START Supplied data

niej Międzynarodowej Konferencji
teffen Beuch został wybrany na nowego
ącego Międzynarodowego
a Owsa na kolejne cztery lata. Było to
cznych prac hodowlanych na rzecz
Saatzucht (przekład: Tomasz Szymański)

END Supplied data

**What the task asks:** The listing above is to be transcribed in full, with no line omitted.

**Reply:**
niej Międzynarodowej Konferencji
teffen Beuch został wybrany na nowego
ącego Międzynarodowego
a Owsa na kolejne cztery lata. Było to
cznych prac hodowlanych na rzecz
Saatzucht (przekład: Tomasz Szymański)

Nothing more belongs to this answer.